31. Şehid(ler) Yıkanır (Mı?)
3135- Cabir'den demiştir ki:
(Bir savaş esnasında müslümanlardan) birinin göğsüne veya bogazına bir ok atıldı (aldığı yarayla) hemen öldü. Bunun üzerine elbisesiyle beraber, olduğu gibi (yıkanmadan) gömüldü. Biz de Rasûlullal (sallallahü aleyhi ve sellem) ile beraberdik.
3136- İbn Abbâs'dan demiştir ki:
Resûlüllah (sallallahü aleyhi ve sellem) Uhud şehidlerinin (silahı, zırh gibi) demir(ler)in ve (kürk gibi) deri(den yapılmış madde)lerin üzerlerinden soyularak kanları ve elbiseleriyle defn edilmelerim emretti."

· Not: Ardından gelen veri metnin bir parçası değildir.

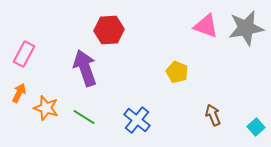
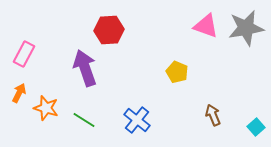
green line: moved 3 px down
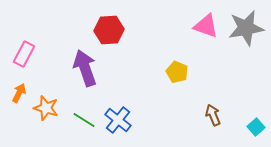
blue cross: moved 19 px left
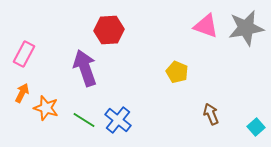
orange arrow: moved 3 px right
brown arrow: moved 2 px left, 1 px up
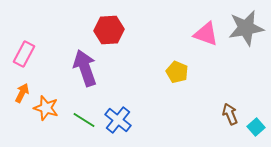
pink triangle: moved 8 px down
brown arrow: moved 19 px right
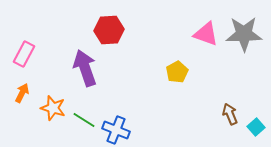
gray star: moved 2 px left, 6 px down; rotated 9 degrees clockwise
yellow pentagon: rotated 20 degrees clockwise
orange star: moved 7 px right
blue cross: moved 2 px left, 10 px down; rotated 16 degrees counterclockwise
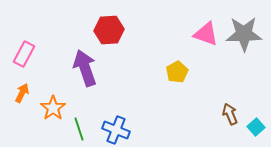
orange star: rotated 20 degrees clockwise
green line: moved 5 px left, 9 px down; rotated 40 degrees clockwise
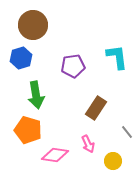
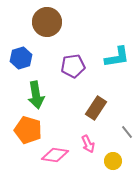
brown circle: moved 14 px right, 3 px up
cyan L-shape: rotated 88 degrees clockwise
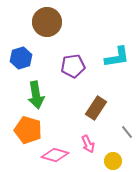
pink diamond: rotated 8 degrees clockwise
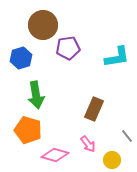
brown circle: moved 4 px left, 3 px down
purple pentagon: moved 5 px left, 18 px up
brown rectangle: moved 2 px left, 1 px down; rotated 10 degrees counterclockwise
gray line: moved 4 px down
pink arrow: rotated 12 degrees counterclockwise
yellow circle: moved 1 px left, 1 px up
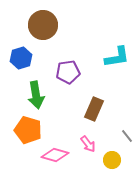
purple pentagon: moved 24 px down
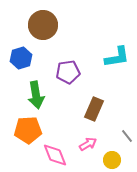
orange pentagon: rotated 20 degrees counterclockwise
pink arrow: rotated 84 degrees counterclockwise
pink diamond: rotated 52 degrees clockwise
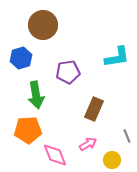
gray line: rotated 16 degrees clockwise
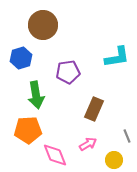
yellow circle: moved 2 px right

İbn Mâce, cenaiz 28; Muvatta, cihad 37.
3137- Enes b. Mâlik’(in) haber verdiğine göre, Uhud şehidleri yıkanmadan ve üzerlerine namaz kılınmadan kanlarıyla gömülmüşlerdir."
3138- Enes b. Mâlik'den -mana olarak- (rivâyet edildiğine göre), Resûlüllah (sallallahü aleyhi ve sellem) (Uhud savaşı sona erdikten sonra bazı) organları kesilmiş halde (yatan) Hamza'nın (cesedi) yanına vardı. (Hazret-i Hamza'yı o halde görünce) " Eğer (Hamzanın kardeşi) Safiyye içinde bir üzüntü hissetmeyecek olsaydı, Hamza'yı kurtlar, kuşlar yesin de kıyamet günü onların karınlarından hasredilsin diye (defnetmeden) bırakırdım" buyurdu. Elbise azdı. (Buna karşılık) ölü çoktu, (da bu yüzden) Bir, iki üç şehid (birden) bir elbise içerisine kondular.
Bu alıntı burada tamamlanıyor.